**Exercise:** List each line of the data in which the string "Kolay" appears.

**Entries supplied:**
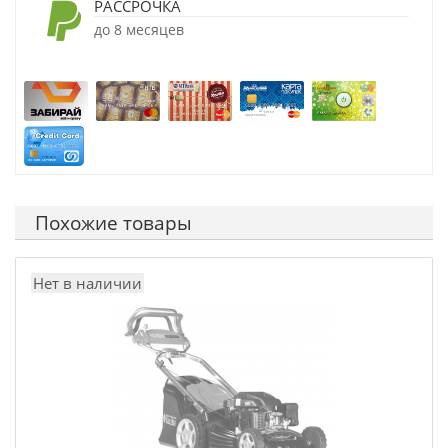
РАССРОЧКА
до 8 месяцев
Похожие товары
Нет в наличии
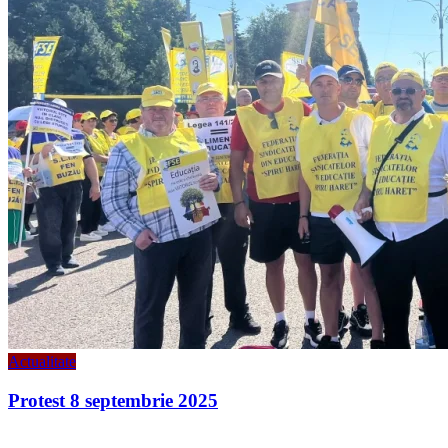
Actualitate
Protest 8 septembrie 2025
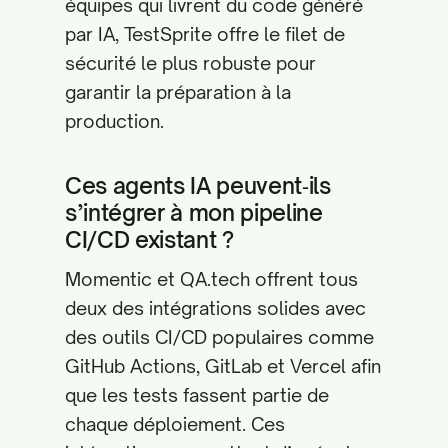
équipes qui livrent du code généré
par IA, TestSprite offre le filet de
sécurité le plus robuste pour
garantir la préparation à la
production.
Ces agents IA peuvent‑ils
s’intégrer à mon pipeline
CI/CD existant ?
Momentic et QA.tech offrent tous
deux des intégrations solides avec
des outils CI/CD populaires comme
GitHub Actions, GitLab et Vercel afin
que les tests fassent partie de
chaque déploiement. Ces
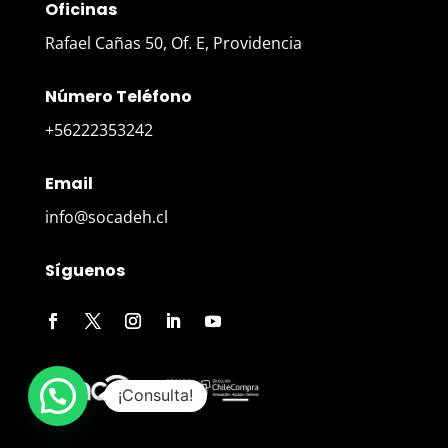
Oficinas
Rafael Cañas 50, Of. E, Providencia
Número Teléfono
+56222353242
Email
info@socadeh.cl
Síguenos
¡Consulta!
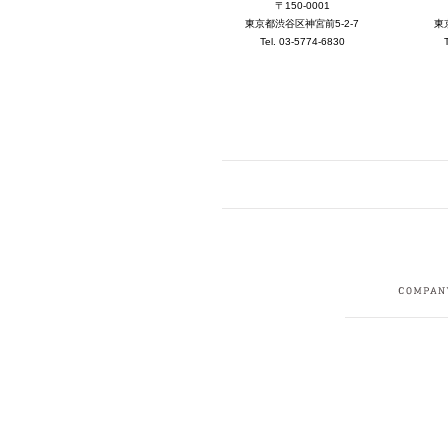
〒150-0001
東京都渋谷区神宮前5-2-7
東
Tel. 03-5774-6830
FACEBOOK
I
CRUIT
PRIVACY POLICY
CONTACT
SITEMAP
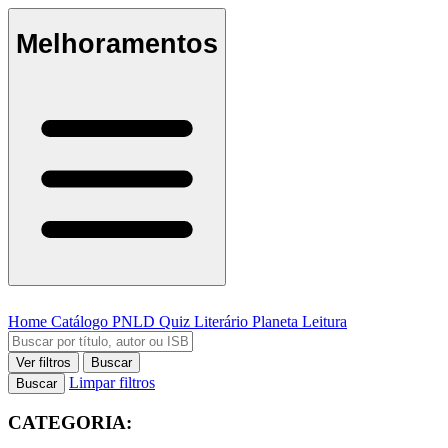
Melhoramentos
Home
Catálogo
PNLD
Quiz Literário
Planeta Leitura
Ver filtros
Buscar
Limpar filtros
Buscar
CATEGORIA:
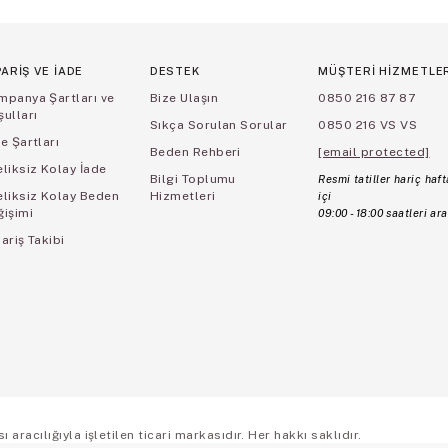
PARİŞ VE İADE
DESTEK
MÜŞTERİ HİZMETLE
mpanya Şartları ve
Bize Ulaşın
0850 216 87 87
ulları
Sıkça Sorulan Sorular
0850 216 VS VS
e Şartları
Beden Rehberi
[email protected]
liksiz Kolay İade
Bilgi Toplumu
Resmi tatiller hariç haft
eliksiz Kolay Beden
Hizmetleri
içi
ğişimi
09:00 - 18:00 saatleri ara
ariş Takibi
aracılığıyla işletilen ticari markasıdır. Her hakkı saklıdır.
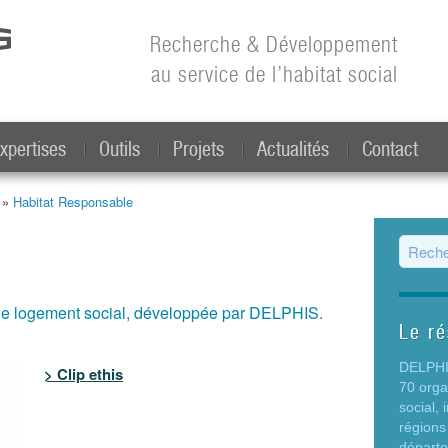
Aller au
contenu
Recherche & Développement
principal
au service de l’habitat social
xpertises
Outils
Projets
Actualités
Contact
t »
Habitat Responsable
Form
le logement social, développée par DELPHIS.
Le r
DELPHIS
> Clip ethis
70 org
social,
régions
départ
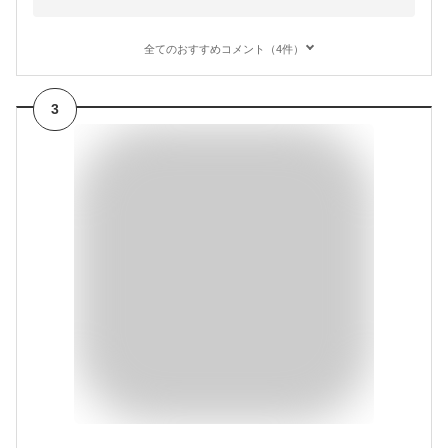
全てのおすすめコメント（4件）
3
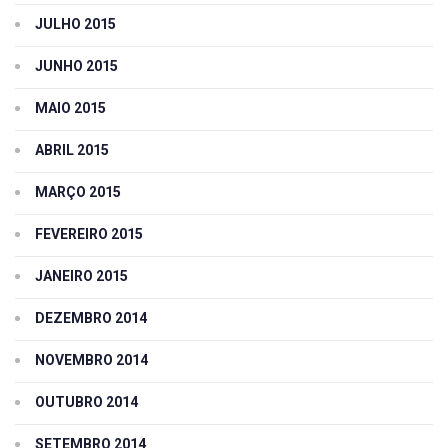
JULHO 2015
JUNHO 2015
MAIO 2015
ABRIL 2015
MARÇO 2015
FEVEREIRO 2015
JANEIRO 2015
DEZEMBRO 2014
NOVEMBRO 2014
OUTUBRO 2014
SETEMBRO 2014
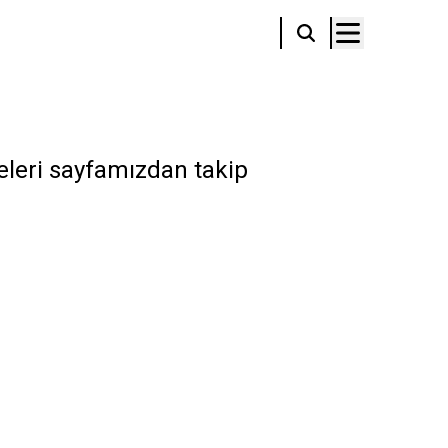
eleri sayfamızdan takip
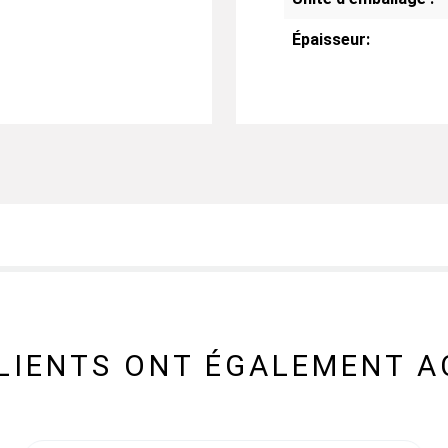
Épaisseur:
CLIENTS ONT ÉGALEMENT A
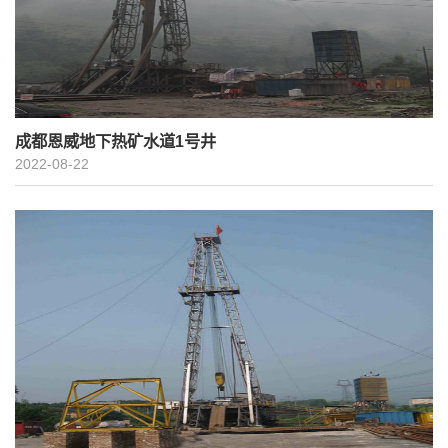
成都恩威地下热矿水道1号井
2022-08-22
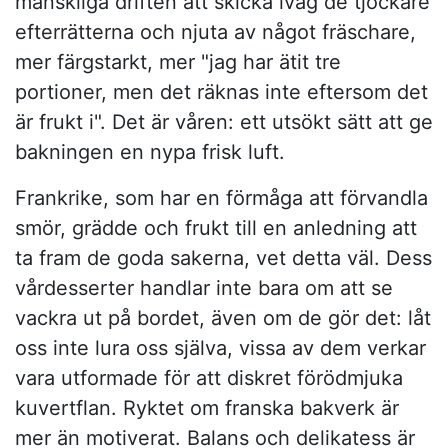
mänskliga driften att skicka iväg de tjockare
efterrätterna och njuta av något fräschare,
mer färgstarkt, mer "jag har ätit tre
portioner, men det räknas inte eftersom det
är frukt i". Det är våren: ett utsökt sätt att ge
bakningen en nypa frisk luft.
Frankrike, som har en förmåga att förvandla
smör, grädde och frukt till en anledning att
ta fram de goda sakerna, vet detta väl. Dess
vårdesserter handlar inte bara om att se
vackra ut på bordet, även om de gör det: låt
oss inte lura oss själva, vissa av dem verkar
vara utformade för att diskret förödmjuka
kuvertflan. Ryktet om franska bakverk är
mer än motiverat. Balans och delikatess är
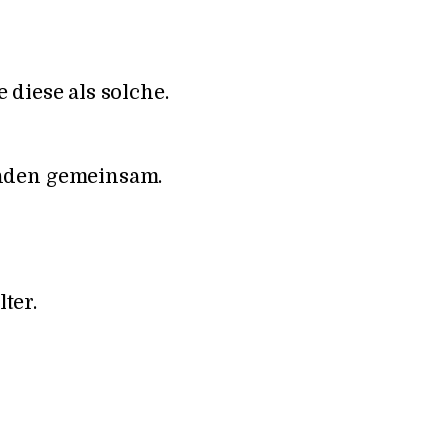
 diese als solche.
nden gemeinsam.
ter.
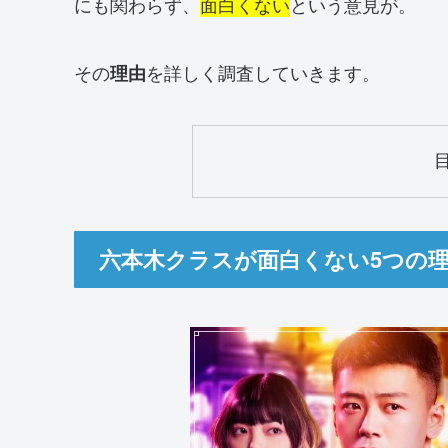
にも関わらず、
面白くない
という意見が。
その
を詳しく調査していきます。
理由
六本木クラスが面白くない5つの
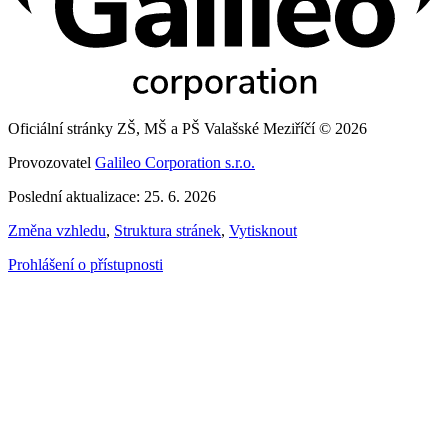
Oficiální stránky ZŠ, MŠ a PŠ Valašské Meziříčí © 2026
Provozovatel
Galileo Corporation s.r.o.
Poslední aktualizace: 25. 6. 2026
Změna vzhledu
,
Struktura stránek
,
Vytisknout
Prohlášení o přístupnosti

**Solution for this problem:**
liksiz Kolay İade
eliksiz Kolay Beden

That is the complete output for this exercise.